▶ [The task]
Here the answer must be the exact run of lines from the line holding "Как рассказал один" to the end of the material below, and nothing else.

== Given information

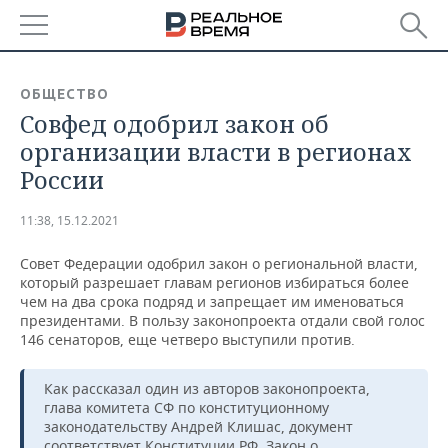
РЕГИОНЫ
ОБЩЕСТВО
Совфед одобрил закон об
БАШКОРТОСТАН
НОВОСТИ
организации власти в регионах
ТАТАРСТАН
АНАЛИТИКА
России
УДМУРТИЯ
НОВОСТИ АНАЛИТИКИ
ЭКОНОМИКА
11:38, 15.12.2021
ДЕКЛАРАЦИИ О ДОХОДАХ
НОВОСТИ ЭКОНОМИКИ
ПРОМЫШЛЕННОСТЬ
Совет Федерации одобрил закон о региональной власти,
который разрешает главам регионов избираться более
КОРОЛИ ГОСЗАКАЗА ПФО
ФИНАНСЫ
НОВОСТИ
НЕДВИЖИМОСТЬ
чем на два срока подряд и запрещает им именоваться
ПРОМЫШЛЕННОСТИ
президентами. В пользу законопроекта отдали свой голос
146 сенаторов, еще четверо выступили против.
ВУЗЫ ТАТАРСТАНА
БАНКИ
НОВОСТИ НЕДВИЖИМОСТИ
АВТО
АГРОПРОМ
Как рассказал один из авторов законопроекта,
КОМУ ПРИНАДЛЕЖАТ
БЮДЖЕТ
НОВОСТИ АВТО
БИЗНЕС
ТОРГОВЫЕ ЦЕНТРЫ
МАШИНОСТРОЕНИЕ
глава комитета СФ по конституционному
ТАТАРСТАНА
законодательству Андрей Клишас, документ
ИНВЕСТИЦИИ
НОВОСТИ БИЗНЕСА
ТЕХНОЛОГИИ
соответствует Конституции РФ. Закон о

====

▶ [Output for this exercise]
Как рассказал один из авторов законопроекта,
КОМУ ПРИНАДЛЕЖАТ
БЮДЖЕТ
НОВОСТИ АВТО
БИЗНЕС
ТОРГОВЫЕ ЦЕНТРЫ
МАШИНОСТРОЕНИЕ
глава комитета СФ по конституционному
ТАТАРСТАНА
законодательству Андрей Клишас, документ
ИНВЕСТИЦИИ
НОВОСТИ БИЗНЕСА
ТЕХНОЛОГИИ
соответствует Конституции РФ. Закон о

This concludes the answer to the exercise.